*** Material provided Section Begins ***

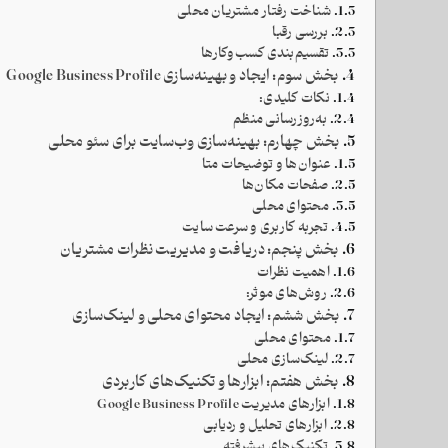
شناخت رفتار مشتریان محلی
بررسی رقبا
تقسیم‌بندی کسب‌وکارها
بخش سوم: ایجاد و بهینه‌سازی Google Business Profile
نکات کلیدی:
به‌روزرسانی منظم
بخش چهارم: بهینه‌سازی وب‌سایت برای سئو محلی
عنوان‌ها و توضیحات متا
صفحات مکان‌ها
محتوای محلی
تجربه کاربری و سرعت سایت
بخش پنجم: دریافت و مدیریت نظرات مشتریان
اهمیت نظرات
روش‌های موثر:
بخش ششم: ایجاد محتوای محلی و لینک‌سازی
محتوای محلی
لینک‌سازی محلی
بخش هفتم: ابزارها و تکنیک‌های کاربردی
ابزارهای مدیریت Google Business Profile
ابزارهای تحلیل و ردیابی
تکنیک‌های پیشرفته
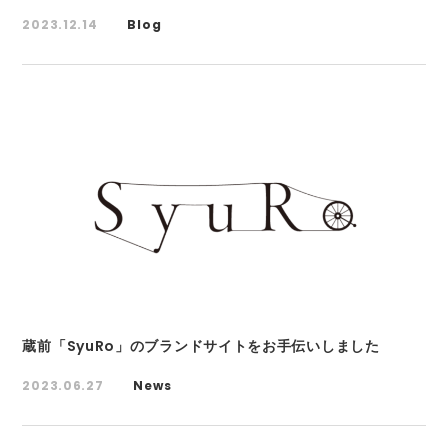
2023.12.14
Blog
蔵前「SyuRo」のブランドサイトをお手伝いしました
2023.06.27
News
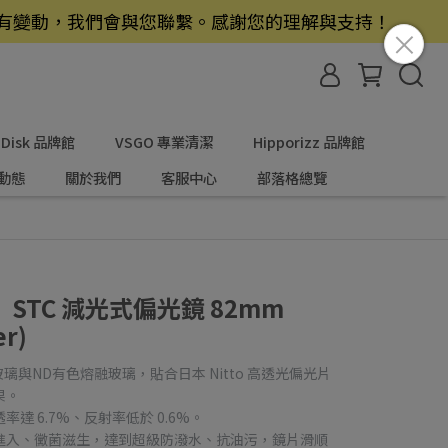
若有變動，我們會與您聯繫。感謝您的理解與支持！
nDisk 品牌館
VSGO 專業清潔
Hipporizz 品牌館
動態
關於我們
客服中心
部落格總覽
TC 減光式偏光鏡 82mm
er)
玻璃與ND有色熔融玻璃，貼合日本 Nitto 高透光偏光片
果。
 6.7%、反射率低於 0.6%。
進入、黴菌滋生，達到超級防潑水、抗油污，鏡片滑順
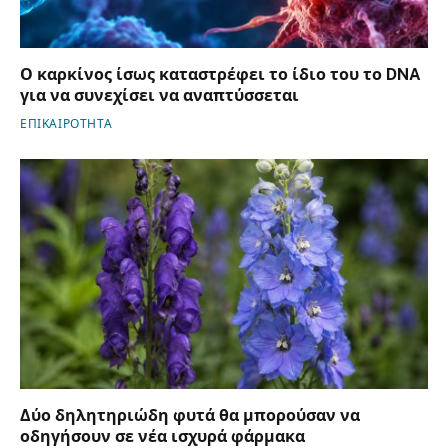
Ο καρκίνος ίσως καταστρέφει το ίδιο του το DNA
για να συνεχίσει να αναπτύσσεται
ΕΠΙΚΑΙΡΟΤΗΤΑ
Δύο δηλητηριώδη φυτά θα μπορούσαν να
οδηγήσουν σε νέα ισχυρά φάρμακα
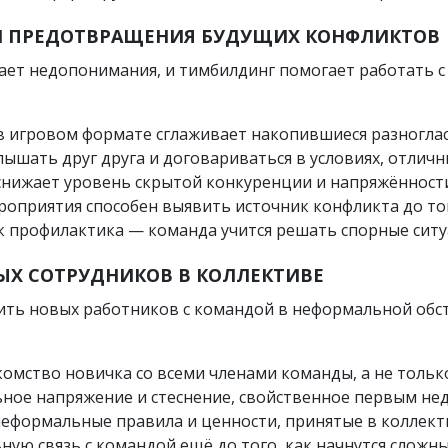
И ПРЕДОТВРАЩЕНИЯ БУДУЩИХ КОНФЛИКТОВ
ет недопонимания, и тимбилдинг помогает работать с 
в игровом формате сглаживает накопившиеся разноглас
лышать друг друга и договариваться в условиях, отличн
снижает уровень скрытой конкуренции и напряжённост
приятия способен выявить источник конфликта до того
 профилактика — команда учится решать спорные ситуа
ЫХ СОТРУДНИКОВ В КОЛЛЕКТИВЕ
ть новых работников с командой в неформальной обст
омство новичка со всеми членами команды, а не тольк
ое напряжение и стеснение, свойственное первым нед
еформальные правила и ценности, принятые в коллект
ую связь с командой ещё до того, как начнутся сложны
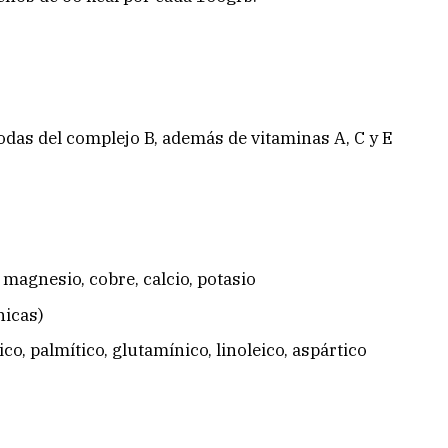
todas del complejo B, además de vitaminas A, C y E
 magnesio, cobre, calcio, potasio
nicas)
co, palmítico, glutamínico, linoleico, aspártico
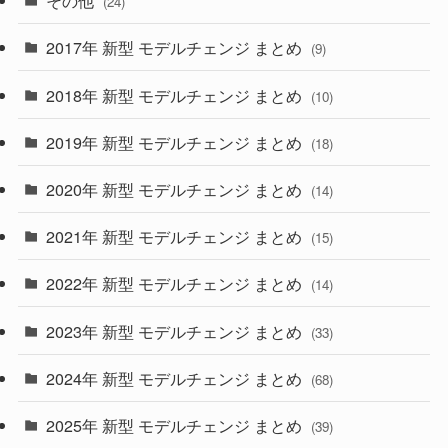
その他
(24)
(30)
(55)
2017年 新型 モデルチェンジ まとめ
(9)
(4)
(33)
2018年 新型 モデルチェンジ まとめ
(10)
(10)
(30)
2019年 新型 モデルチェンジ まとめ
(18)
(35)
(27)
2020年 新型 モデルチェンジ まとめ
(14)
(28)
2021年 新型 モデルチェンジ まとめ
(15)
(10)
2022年 新型 モデルチェンジ まとめ
(14)
(9)
2023年 新型 モデルチェンジ まとめ
(33)
(22)
2024年 新型 モデルチェンジ まとめ
(4)
(68)
(9)
2025年 新型 モデルチェンジ まとめ
(39)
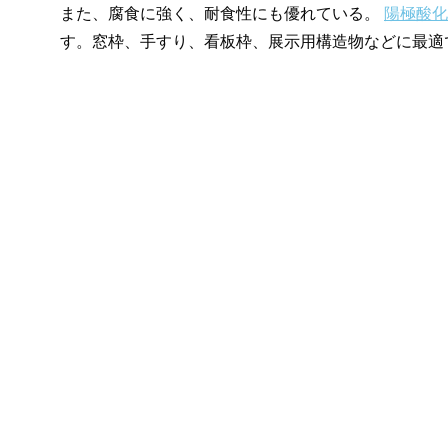
また、腐食に強く、耐食性にも優れている。
陽極酸化
す。窓枠、手すり、看板枠、展示用構造物などに最適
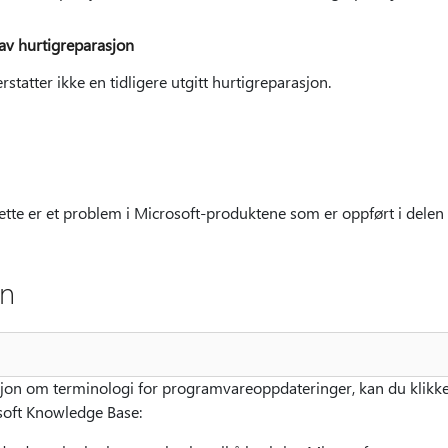
av hurtigreparasjon
tatter ikke en tidligere utgitt hurtigreparasjon.
dette er et problem i Microsoft-produktene som er oppført i delen 
on
sjon om terminologi for programvareoppdateringer, kan du klikk
osoft Knowledge Base:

*** Material provided Section Ends ***

### Your goal
Your answer must be an exact transcription of every entry, minus the pictures.

### Your response
شناخت رفتار مشتریان محلی
بررسی رقبا
تقسیم‌بندی کسب‌وکارها
بخش سوم: ایجاد و بهینه‌سازی Google Business Profile
نکات کلیدی:
به‌روزرسانی منظم
بخش چهارم: بهینه‌سازی وب‌سایت برای سئو محلی
عنوان‌ها و توضیحات متا
صفحات مکان‌ها
محتوای محلی
تجربه کاربری و سرعت سایت
بخش پنجم: دریافت و مدیریت نظرات مشتریان
اهمیت نظرات
روش‌های موثر:
بخش ششم: ایجاد محتوای محلی و لینک‌سازی
محتوای محلی
لینک‌سازی محلی
بخش هفتم: ابزارها و تکنیک‌های کاربردی
ابزارهای مدیریت Google Business Profile
ابزارهای تحلیل و ردیابی
تکنیک‌های پیشرفته
2023.12.14
Blog
蔵前「SyuRo」のブランドサイトをお手伝いしました
2023.06.27
News
若有變動，我們會與您聯繫。感謝您的理解與支持！
nDisk 品牌館
VSGO 專業清潔
Hipporizz 品牌館
動態
關於我們
客服中心
部落格總覽
TC 減光式偏光鏡 82mm
er)
玻璃與ND有色熔融玻璃，貼合日本 Nitto 高透光偏光片
果。
 6.7%、反射率低於 0.6%。
進入、黴菌滋生，達到超級防潑水、抗油污，鏡片滑順
Ο καρκίνος ίσως καταστρέφει το ίδιο του το DNA
για να συνεχίσει να αναπτύσσεται
ΕΠΙΚΑΙΡΟΤΗΤΑ
Δύο δηλητηριώδη φυτά θα μπορούσαν να
οδηγήσουν σε νέα ισχυρά φάρμακα
И ПРЕДОТВРАЩЕНИЯ БУДУЩИХ КОНФЛИКТОВ
ет недопонимания, и тимбилдинг помогает работать с 
в игровом формате сглаживает накопившиеся разноглас
лышать друг друга и договариваться в условиях, отличн
снижает уровень скрытой конкуренции и напряжённост
приятия способен выявить источник конфликта до того
 профилактика — команда учится решать спорные ситуа
ЫХ СОТРУДНИКОВ В КОЛЛЕКТИВЕ
ть новых работников с командой в неформальной обст
омство новичка со всеми членами команды, а не тольк
ое напряжение и стеснение, свойственное первым нед
еформальные правила и ценности, принятые в коллект
ую связь с командой ещё до того, как начнутся сложны
todas del complejo B, además de vitaminas A, C y E
 magnesio, cobre, calcio, potasio
nicas)
co, palmítico, glutamínico, linoleico, aspártico
その他
(24)
(30)
(55)
2017年 新型 モデルチェンジ まとめ
(9)
(4)
(33)
2018年 新型 モデルチェンジ まとめ
(10)
(10)
(30)
2019年 新型 モデルチェンジ まとめ
(18)
(35)
(27)
2020年 新型 モデルチェンジ まとめ
(14)
(28)
2021年 新型 モデルチェンジ まとめ
(15)
(10)
2022年 新型 モデルチェンジ まとめ
(14)
(9)
2023年 新型 モデルチェンジ まとめ
(33)
(22)
2024年 新型 モデルチェンジ まとめ
(4)
(68)
(9)
2025年 新型 モデルチェンジ まとめ
(39)
また、腐食に強く、耐食性にも優れている。
陽極酸化
す。窓枠、手すり、看板枠、展示用構造物などに最適
av hurtigreparasjon
tatter ikke en tidligere utgitt hurtigreparasjon.
dette er et problem i Microsoft-produktene som er oppført i delen 
on
sjon om terminologi for programvareoppdateringer, kan du klikk
osoft Knowledge Base:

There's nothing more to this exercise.